Jensen now asked whether breast
cancer
cells also uniformly possessed this receptor. Unexpectedly, some did and some did not. Indeed, breast cancer cases could be neatly divided into two types—ones with cancer cells that expressed high levels of this receptor and those that expressed low levels, “ER-positive” and “ER-negative” tumors.

Jensen’s observations suggested a possible solution to Beatson’s riddle. Perhaps the marked variation of breast cancer cells in response to ovarian removal depended on whether the cancer cells expressed the estrogen receptor or not. ER-positive tumors, possessing the receptor, retained their “hunger” for estrogen. ER-negative tumors had rid themselves of both the receptor and the hormone dependence. ER-positive tumors thus responded to Beatson’s surgery, Jensen proposed, while ER-negative tumors were unresponsive.

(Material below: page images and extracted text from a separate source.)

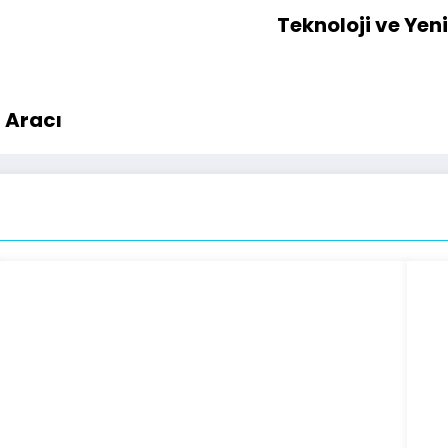
Teknoloji ve Yeni
m Aracı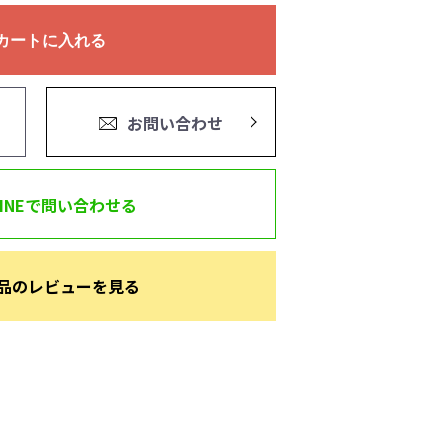
カートに入れる
お問い合わせ
LINEで問い合わせる
品のレビューを見る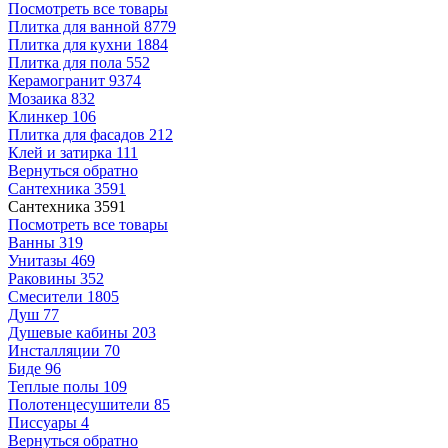
Посмотреть все товары
Плитка для ванной
8779
Плитка для кухни
1884
Плитка для пола
552
Керамогранит
9374
Мозаика
832
Клинкер
106
Плитка для фасадов
212
Клей и затирка
111
Вернуться обратно
Сантехника
3591
Сантехника
3591
Посмотреть все товары
Ванны
319
Унитазы
469
Раковины
352
Смесители
1805
Душ
77
Душевые кабины
203
Инсталляции
70
Биде
96
Теплые полы
109
Полотенцесушители
85
Писсуары
4
Вернуться обратно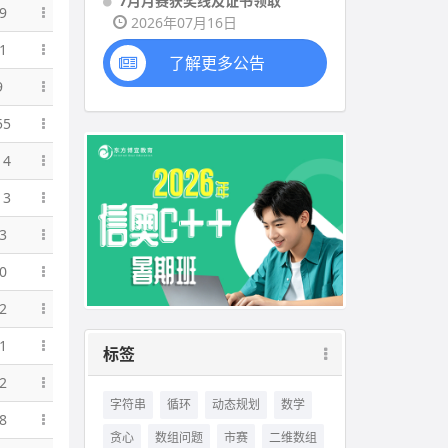
7月月赛获奖线及证书领取
9
2026年07月16日
1
了解更多公告
9
55
14
13
3
0
2
1
标签
2
字符串
循环
动态规划
数学
8
贪心
数组问题
市赛
二维数组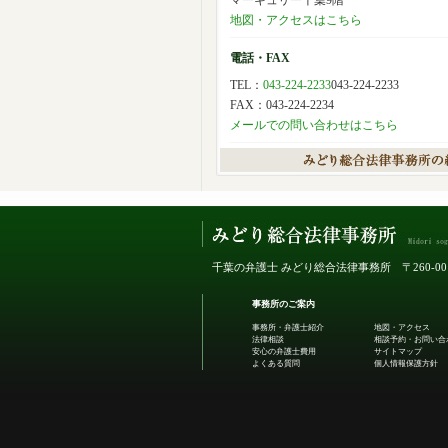
マーキュリー千葉9階
地図・アクセスはこちら
電話・FAX
TEL：
043-224-2233
043-224-2233
FAX：043-224-2234
メールでの問い合わせはこちら
千葉の弁護士 みどり総合法律事務所
〒260-
事務所のご案内
事務所・弁護士紹介
地図・アクセス
法律相談
相談予約・お問い合
安心の弁護士費用
サイトマップ
よくある質問
個人情報保護方針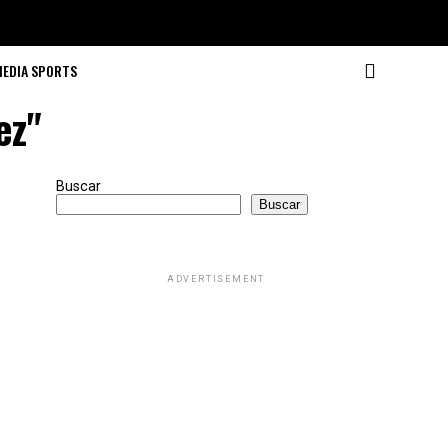
MEDIA SPORTS
ez"
Buscar
Buscar
ADVERTISEMENT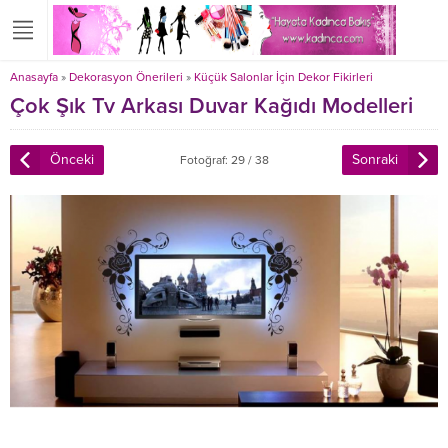
Anasayfa
»
Dekorasyon Önerileri
»
Küçük Salonlar İçin Dekor Fikirleri
Çok Şık Tv Arkası Duvar Kağıdı Modelleri
Önceki
Sonraki
Fotoğraf: 29 / 38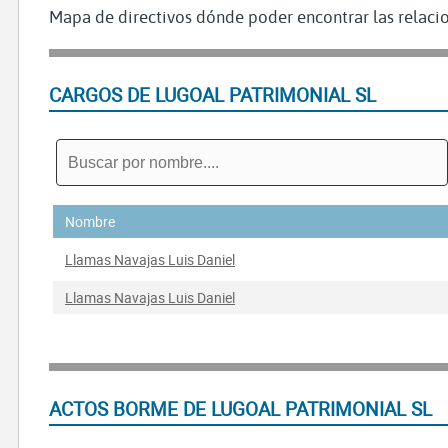
Mapa de directivos dónde poder encontrar las relacio
CARGOS DE LUGOAL PATRIMONIAL SL
Nombre
Llamas Navajas Luis Daniel
Llamas Navajas Luis Daniel
ACTOS BORME DE LUGOAL PATRIMONIAL SL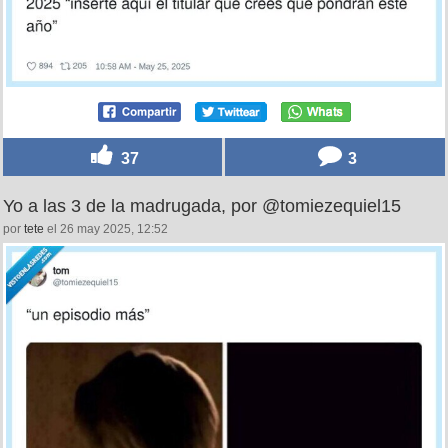
37
3
Yo a las 3 de la madrugada, por @tomiezequiel15
por
tete
el 26 may 2025, 12:52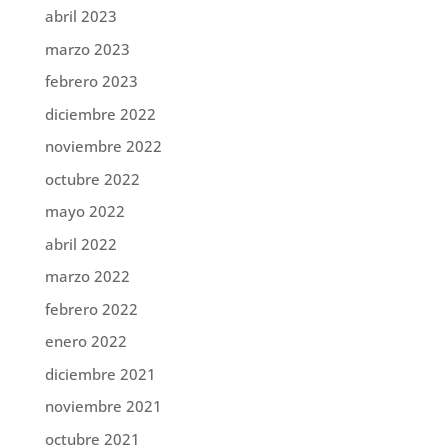
abril 2023
marzo 2023
febrero 2023
diciembre 2022
noviembre 2022
octubre 2022
mayo 2022
abril 2022
marzo 2022
febrero 2022
enero 2022
diciembre 2021
noviembre 2021
octubre 2021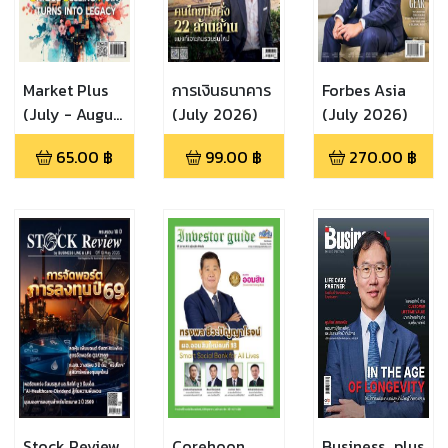
Market Plus
การเงินธนาคาร
Forbes Asia
(July - August
(July 2026)
(July 2026)
2026)
65.00
฿
99.00
฿
270.00
฿
Stock Review
Corehoon
Business_plus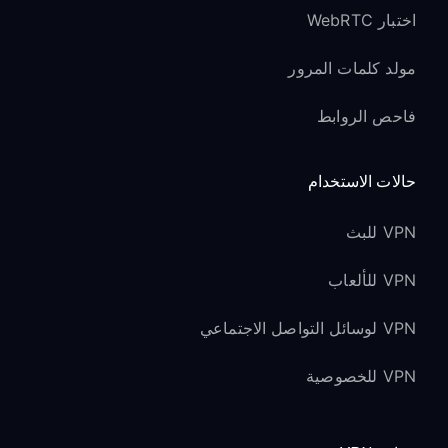
اختبار WebRTC
مولد كلمات المرور
فاحص الروابط
حالات الاستخدام
VPN للبث
VPN للألعاب
VPN لوسائل التواصل الاجتماعي
VPN للخصوصية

The simplest way to prove this theory was to launch an experiment—to perform Beatson’s surgery on women with ER-positive and ER-negative tumors and determine whether the receptor status of the cancer cells was predictive of the response. But the surgical procedure had fallen out of fashion. (
Ovarian removal produced many other severe side effects
, such as osteoporosis.) An alternative was to use a
pharmacological
means to inhibit estrogen function, a female version of chemical castration à la Huggins.

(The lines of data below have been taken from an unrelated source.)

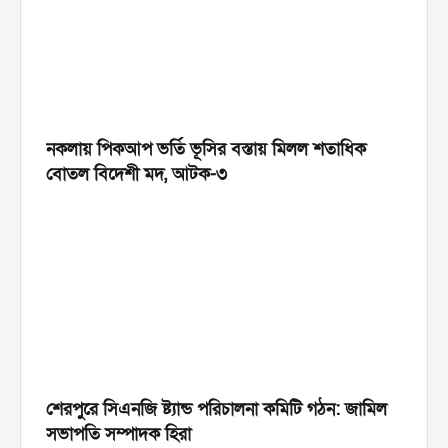
নকলায় পিকআপ ভর্তি ভূসির বস্তায় মিলল শতাধিক
বোতল বিদেশী মদ, আটক-৩
শেরপুরে সিএনজি ষ্ট্যান্ড পরিচালনা কমিটি গঠন: জামিল
সভাপতি সম্পাদক হিরা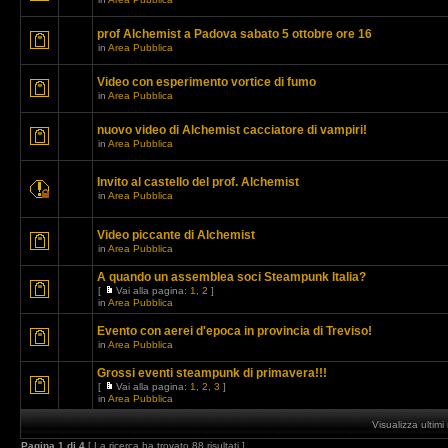
prof Alchemist a Padova sabato 5 ottobre ore 16
in
Area Pubblica
Video con esperimento vortice di fumo
in
Area Pubblica
nuovo video di Alchemist cacciatore di vampiri!
in
Area Pubblica
Invito al castello del prof. Alchemist
in
Area Pubblica
Video piccante di Alchemist
in
Area Pubblica
A quando un assemblea soci Steampunk Italia?
[
Vai alla pagina:
1
,
2
]
in
Area Pubblica
Evento con aerei d'epoca in provincia di Treviso!
in
Area Pubblica
Grossi eventi steampunk di primavera!!!
[
Vai alla pagina:
1
,
2
,
3
]
in
Area Pubblica
Visualizza ultim
Pagina
1
di
4
[ La ricerca ha trovato 88 risultati ]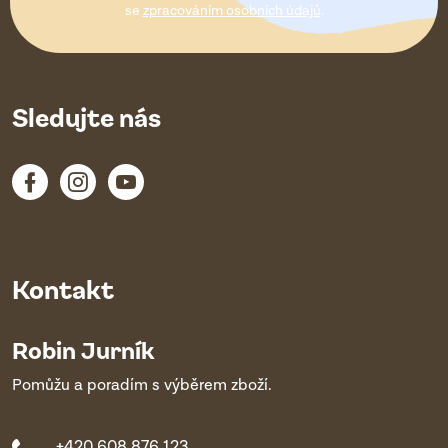
í
se
zpracováním osobních údajů
.
Sledujte nás
Kontakt
Robin Jurník
Pomůžu a poradím s výběrem zboží.
+420 608 876 123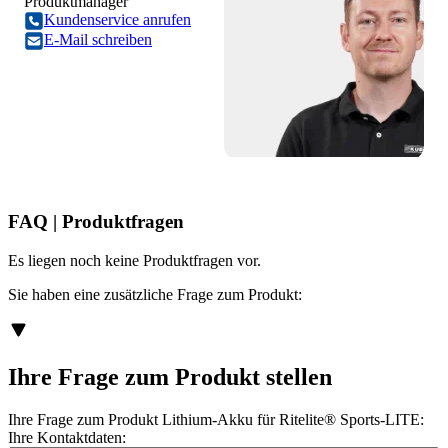
Produktmanager
Kundenservice anrufen
E-Mail schreiben
FAQ | Produktfragen
Es liegen noch keine Produktfragen vor.
Sie haben eine zusätzliche Frage zum Produkt:
Ihre Frage zum Produkt stellen
Ihre Frage zum Produkt Lithium-Akku für Ritelite® Sports-LITE:
Ihre Kontaktdaten:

But Jensen had no such drug. Testosterone did not work, and no synthetic “antiestrogen” was in development. In their dogged pursuit of cures for menopause and for new contraceptive agents (using synthetic estrogens), pharmaceutical companies had long abandoned the development of an antiestrogen, and there was no interest in developing an antiestrogen for cancer. In an era gripped by the hypnotic promise of cytotoxic chemotherapy, as Jensen put it, “
there was little enthusiasm
about developing endocrine [hormonal] therapies to treat cancer. Combination chemotherapy was [thought to be] more likely to be successful in curing not only breast cancer but other solid tumors.” Developing an antiestrogen, an antagonist to the fabled elixir of female youth, was widely considered a waste of effort, money, and time.

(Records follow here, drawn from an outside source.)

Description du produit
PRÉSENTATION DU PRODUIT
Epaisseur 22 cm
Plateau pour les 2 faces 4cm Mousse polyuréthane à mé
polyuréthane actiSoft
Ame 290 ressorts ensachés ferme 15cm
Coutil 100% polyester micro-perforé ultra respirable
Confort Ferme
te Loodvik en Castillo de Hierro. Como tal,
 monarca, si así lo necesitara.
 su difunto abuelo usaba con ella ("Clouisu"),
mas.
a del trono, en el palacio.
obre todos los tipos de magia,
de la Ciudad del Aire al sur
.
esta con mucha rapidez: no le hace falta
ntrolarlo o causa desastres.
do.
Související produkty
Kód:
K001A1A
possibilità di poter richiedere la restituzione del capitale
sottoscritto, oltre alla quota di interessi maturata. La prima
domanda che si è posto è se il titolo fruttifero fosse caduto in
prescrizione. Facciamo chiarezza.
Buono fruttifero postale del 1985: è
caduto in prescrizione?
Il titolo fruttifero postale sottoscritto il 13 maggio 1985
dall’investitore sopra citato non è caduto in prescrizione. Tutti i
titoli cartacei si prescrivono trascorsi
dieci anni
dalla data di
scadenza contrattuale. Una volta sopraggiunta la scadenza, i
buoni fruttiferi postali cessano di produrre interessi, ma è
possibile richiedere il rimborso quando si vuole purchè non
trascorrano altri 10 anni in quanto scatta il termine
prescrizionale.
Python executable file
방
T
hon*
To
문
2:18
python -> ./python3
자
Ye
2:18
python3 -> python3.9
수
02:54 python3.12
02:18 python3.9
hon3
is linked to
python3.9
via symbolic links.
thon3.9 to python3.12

Scarcely anyone paid notice, then, on September 13, 1962, when a team of talented British chemists from Imperial Chemical Industries (ICI) filed a patent for the chemical named ICI 46474, or tamoxifen.
Originally invented as a birth control pill
, tamoxifen had been synthesized by a team led by the hormone biologist
Arthur Walpole
and a synthetic chemist, Dora Richardson, both members of the “fertility control program” at the ICI. But even though structurally designed to be a potent stimulator of estrogen—its winged, birdlike skeleton designed to perch perfectly into the open arms of the estrogen receptor—
tamoxifen had turned out to have exactly the opposite effect
: rather than turning on the estrogen signal, a requirement for a contraceptive drug, it had, surprisingly, shut it off in many tissues. It was an estrogen
antagonist
—thus considered a virtually useless drug.

Yet the connection between fertility drugs and cancer preoccupied Walpole. He knew of Huggins’s experiments with surgical castration for prostate cancer. He knew of Beatson’s riddle—almost solved by Jensen. The antiestrogenic properties of his new drug raised an intriguing possibility. ICI 46474 may be a useless contraceptive, but perhaps, he reasoned, it might be useful against estrogen-sensitive breast cancer.